Correlation analysis between immune cells and high-risk and low-risk populations
The samples in the training dataset were categorized into low-risk (n = 85) and high-risk (n = 86) groups based on the median feature value obtained from the diagnostic model. A total of six immune cell subsets exhibited distinct infiltration patterns between these two groups, including resting memory CD4 T cells, gamma delta T cells, resting NK cells, monocytes, activated mast cell, and neutrophils (Fig. 5A). The heatmap depicting differential immune cell expression was generated using the “pheatmap” package in R (Supplementary Figure S2A). The relationship between immune cells and genes of the diagnostic model was assessed across different risk groups. The genes IL1RN, TLR2, NFKBIA, and MMP9 demonstrated a significant positive correlation with neutrophils in both risk categories. Additionally, genes IL1RN, TLR2, and NFKBIA exhibited positive correlations with activated mast cells, while IL1RN, TLR2, NFKBIA, and MMP9 revealed a notable negative correlation with memory resting CD4 T cells and gamma delta T cells within the high-risk group (Supplementary Figure S2B, C). Moreover, a significant variance was detected among thirteen immune functions, the most pronounced of which was related to CCR, CD8 + T cells, cytolytic activity, macrophages, MHC class I, neutrophils, NK cells, parainflammation, T cell co-inhibition, T cell co-stimulation, Th1 cells, Th2 cells, and tumor-infiltrating lymphocytes (TIL) (Fig. 5B). The correlation analysis between diagnostic marker genes and immune function categories was performed using the Spearman method. In the high-risk group, IL1RN and TLR2 displayed a notably positive correlation with macrophages and immature dendritic cells (iDCs), while showing a significant negative correlation with T cell co-stimulation, Th2 cells, Th1 cells, helper T cells, checkpoints, and type II interferon (IFN) responses (Fig. 5C, D). Additionally, the findings from the GSEA enrichment analysis revealed that the high-risk group showed significant enrichment in pathways such as chemokine signaling, FC-gamma-R-mediated phagocytosis, leishmania infection, and Toll-like receptor signaling, while ribosome enrichment was most pronounced in the low-risk group (Fig. 5E). This observation implies that these immune functions could play crucial roles during key moments in the pathophysiology of AMI.

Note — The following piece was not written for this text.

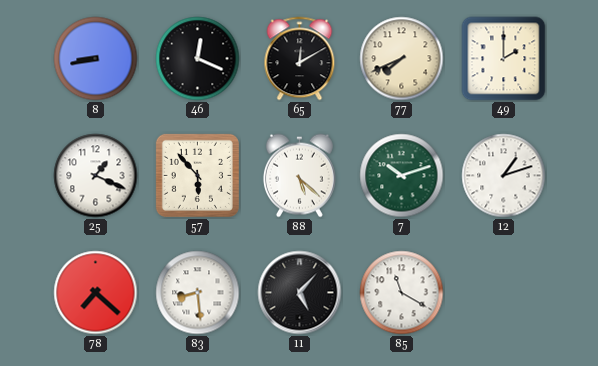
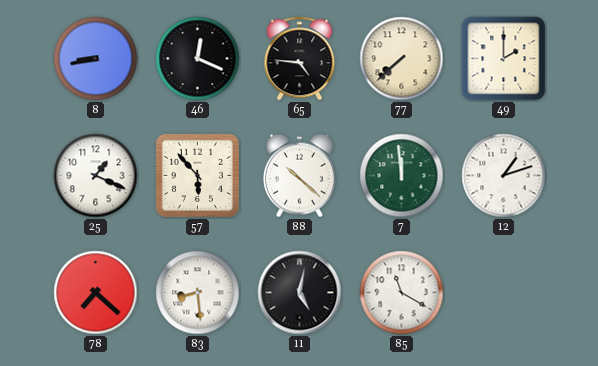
65: 12:10 -> 4:46
77: 7:41 -> 7:38
88: 5:22 -> 10:22
7: 10:12 -> 11:59
11: 5:07 -> 5:02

Correlation of immune cells and immune functions with high- and low-risk groups. (A, B) Differential analysis of immune cell infiltration (A) and 29 immune functions (B) across these groups. (C, D) Heatmap of the correlation between diagnostic genes and 29 immune functions in the low-risk group (C) and the high-risk group (D). (E) GSEA results for the pathways in the high-risk group. ** p < 0.01, *** p < 0.001; ns, no significant.